5 comments to Grammar ... Culture ...

  • Well Kiran I can't really say as this is something which could well be debated.

    As far as the culture gap and our past is concerned, there are 2 possibilities as follows:

    1. Yes, the gap has been created due to the grammar. The reason being, good treatment to others before us (as per grammar), or even the way we talk to others (rubrics of language I mean).

    Another strong point is that every country, nation state, or state has its own language with different notations. These notations could mean anything. People who speak only in Hindi often make fun of the languages of other states, considering themselves superior. While, they are wrong as superiority does not belong in one's language, it belongs in one's actions. This belief of superiority might lead to the culture gap.

    2. As far as the colonial rule is concerned, this grammar point cannot be completely contributed to that, but yes, as I said in the first point, the colonial rule was supported by the fact that the Britishers in particular could have considered our language inferior, thus considering the Indians inferior.

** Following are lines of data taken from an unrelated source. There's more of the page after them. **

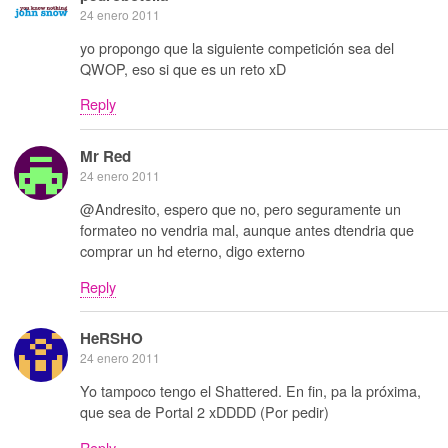
24 enero 2011
yo propongo que la siguiente competición sea del
QWOP, eso si que es un reto xD
Reply
Mr Red
24 enero 2011
@Andresito, espero que no, pero seguramente un
formateo no vendria mal, aunque antes dtendria que
comprar un hd eterno, digo externo
Reply
HeRSHO
24 enero 2011
Yo tampoco tengo el Shattered. En fin, pa la próxima,
que sea de Portal 2 xDDDD (Por pedir)
Reply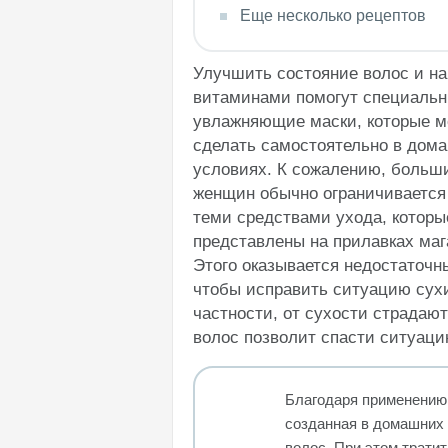
Еще несколько рецептов
Улучшить состояние волос и на
витаминами помогут специаль
увлажняющие маски, которые 
сделать самостоятельно в дом
условиях.
К сожалению, больш
женщин обычно ограничивается
теми средствами ухода, которы
представлены на прилавках маг
Этого оказывается недостаточн
чтобы исправить ситуацию сухи
частности, от сухости страдаю
волос позволит спасти ситуаци
Благодаря применению 
созданная в домашних 
волос. При этом тратит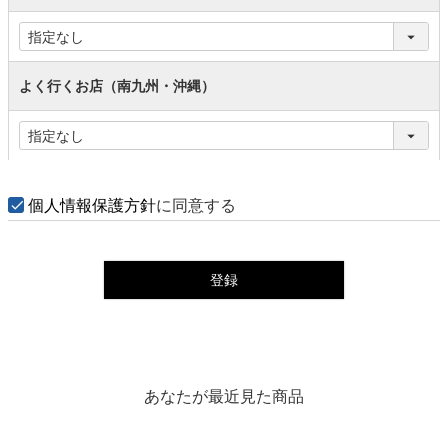
よく行くお店（南九州・沖縄）
個人情報保護方針
に同意する
登録
あなたが最近見た商品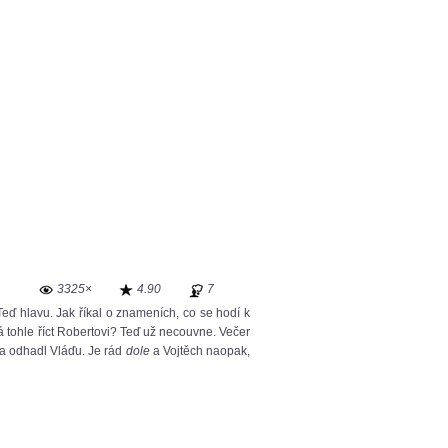
3325×
4.90
7
Teď hlavu. Jak říkal o znameních, co se hodí k
 tohle říct Robertovi? Teď už necouvne. Večer
la odhadl Vláďu. Je rád
dole
a Vojtěch naopak,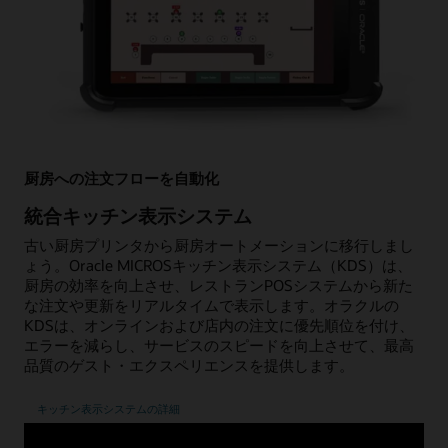
厨房への注文フローを自動化
統合キッチン表示システム
古い厨房プリンタから厨房オートメーションに移行しまし
ょう。Oracle MICROSキッチン表示システム（KDS）は、
厨房の効率を向上させ、レストランPOSシステムから新た
な注文や更新をリアルタイムで表示します。オラクルの
KDSは、オンラインおよび店内の注文に優先順位を付け、
エラーを減らし、サービスのスピードを向上させて、最高
品質のゲスト・エクスペリエンスを提供します。
キッチン表示システムの詳細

    You have made my mind boggle... :P

    But yeah, I do no think that only Sanskrit and Hindi or English are a part of this language, there are many more languages.

    Nice topic.

  • Nice perspective!

  • VERY INTERESTING perspective...

    i donno if the gramma influenced the perspective..but it shows wat our forfather's attitude was...n wat ours is.

    So yes..they put "others" ahead of the "self"...which is good...but then they went n overdid it and so got beaten up badly and taken advantage of.

    Forggeting the grammar for a bit..i think the solution in this case is the middle path..like in all other cases!

  • @YouthKiAwaaz:I find myself agreeing with you as far as point 1 is considered. I especially liked your statement:
    "superiority does not belong in one's language, it belongs in one's actions"

    Regarding Point 2 - Yes the British might have considered their language as superior - but that was not the point I was trying to make. My question was - whether this "others-are-always-more-important" attitude (which is induced by grammar) played any role in allowing ourselves to be colonized.

    @Di: Thanks!

    @Pavi: Thanks. And I think you hit bulls-eye there. I think too, that our forefathers overdid the being-nice-to-others thing .. and colonizers only took advantage of this niceness.

    And you nicely summed it all up
    "the solution in this case is the middle path..like in all other cases"

    Agree - to the dot!

    P.S.: As an aside .. British are not the only "colonizers" I am referring to .. I was thinking way back to the 11th-12th centuries .. to Allaudin Khilji's invasion of parts of what is now Northern India.

  • Incognito

    >>>"our forefathers allowing ourselves to be colonised?"

    Supposing you have ever fallen ill in your life, was it a case of allowing yourself to be infected or taken unawares ?

    Btw, indian traditions rooted in samskritam and samskriti have always inspired upholding of dharma at all cost, even if it meant fighting your own guru and pitamaha, even if it meant giving up your kingdom, family life, your own body.

    While atidhi is respected, adharmi is to be shunned.

    It is deviation from dharmic path that caused the fall.